If two groups both create a name "firstName" and each gives it a different syntax and semantics how is someone handed a JSON document supposed to know which group's syntax/semantics to apply? In some cases there might be enough context (e.g. the data was retrieved from one of the group's servers) to disambiguate the situation but it is increasingly common for distributed services to be created where the original source of some piece of information can trivially be lost somewhere down the processing chain. It therefore would be extremely useful for JSON documents to be 'self describing' in the sense that one can look at any name in a JSON document in isolation and have some reasonable hope of determining if that particular name represents the syntax and semantics one is expecting.

The Proposed Solution

It is proposed that JSON names be defined as having two parts, a namespace name and a local name. The two are combined as namespace name + "." + local name to form a fully qualified JSON name. Namespace names MAY contain the "." character. Local names MUST NOT contain the "." character. Namespace names MUST consist of the reverse listing of subdomains in a fully qualified DNS name. E.g. org.goland or com.example.bigfatorg.definition.

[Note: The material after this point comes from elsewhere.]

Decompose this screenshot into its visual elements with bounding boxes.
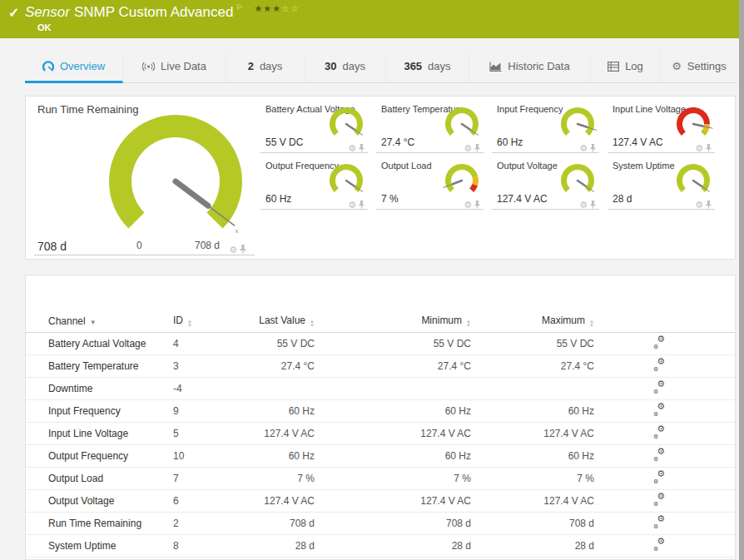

To enable space savings and to increase both the readability and write-ability of JSON a JSON name MAY omit its namespace name along with the "." character that concatenated it to its local name. In this case the namespace of the name is logically set to the namespace of the name's parent object. E.g.

{ "org.goland.schemas.projectFoo.specProposal" :
"title": "JSON Extensions",
"author": { "firstName": "Yaron",
"com.example.schemas.middleName":"Y",
"org.goland.schemas.projectFoo.lastName": "Goland",
}
}

In the previous example the name firstName, because it lacks a namespace takes on its parent object's namespace. That parent is author which also lacks a namespace so recursively author looks to its parent specProposal which does have a namespace, org.goland.schemas.projectFoo. middleName introduces a new namespace "com.example.schemas", if the value was an object then the names in that object would inherit the com.example.schemas namespace. Because the use of the compression mechanism is optional the lastName value can be fully qualified even though it shares the same namespace as its parent. com.example.taxonomy

If the name of the root object in a JSON structure is not fully qualified then the names contained in that JSON structure MUST NOT be treated as being compliant with this specification. Note however that the presence of a fully qualified name is not sufficient to determine that a JSON structure is compliant with this proposal as it is legal to have names that include the "." character in JSON. To be sure a JSON structure is compliant one needs out of band information.

Q&A

Isn't this proposal incompatible with existing JSON systems?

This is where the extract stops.